A hand-painted poster for the film from: http://www.scoutnetworkblog.com/2012/02/8476/bollywood-poster-art-gets-a-shot-in-the-arm/
A hand-painted poster for the film from: http://www.scoutnetworkblog.com/2012/02/8476/bollywood-poster-art-gets-a-shot-in-the-arm/

BIFF19logoThe second of Bradford’s presentation of some of the landmark films of Indian cinema, Mughal-e-Azam, is a little easier to write about than Kalpana, but only because it conforms to aspects of Hindi popular cinema. As a production it is out on its own. The print we watched on Pictureville Cinema’s big screen was the 195 minutes print held by the BFI and last screened widely during the BFI’s Imagine Asia season in 2002. The print was in pretty good condition and appeared to be colour stock. The mainly black and white image thus had that grey-blue appearance. There are two key sequences in the film in colour, one just before the Interval (which therefore had a colour title) and the other at the end of the film.
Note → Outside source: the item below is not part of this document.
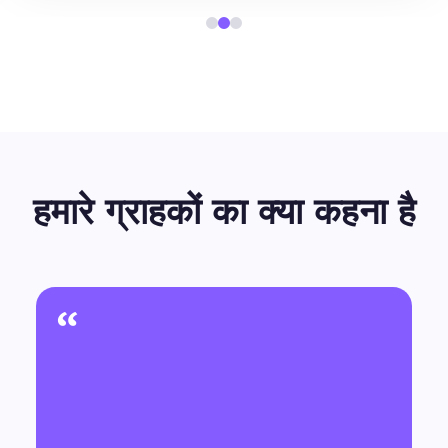
हमारे ग्राहकों का क्या कहना है
“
Mughal-e-Azam is perhaps best described as an epic ‘historical romance’. The gigantic production is reputed to have taken ten years or more to bring to the screen – so long in fact that Indian cinema had already begun its conversion to CinemaScope and Technicolor by the time it finally reached cinemas (this explains the black and white Academy ratio format with colour inserts). It was for a long time the most expensively produced in India and the money is certainly there on the screen. I’ve never seen studio sets quite as lavish as these. The story is set in the court of the third great Mughal Emperor, Akbar who ruled most of India from 1556 to 1605 (the empire would be at its most extensive under Araungzeb in the later 17th century). Many commentators have noted that this was roughly the same period as Elizabeth I in England and there is certainly an Elizabethan drama feel to the film’s narrative which deals with the Emperor’s unruly son Salim who is sent away to war at age 14 as a cure for his indolent lifestyle. On his return as a warrior he defies his father over his love for a ‘maid’ – a dancing girl in the court troupe. He refuses to give her up, claiming that his love is greater than his need for power or glory. But eventually he goes to war against his powerful father with all the consequences of family feuds amongst the powerful. The Emperor is played by the magnificent patriarch Prithviraj Kapoor, the father of Raj Kapoor. Dilip Kumar is Salim and the girl, re-named by the Emperor as Arkanali (‘pomegranate-blossom’) by the beautiful Madhubala. Salim’s mother the Rani (Queen) is played by Durga Khote.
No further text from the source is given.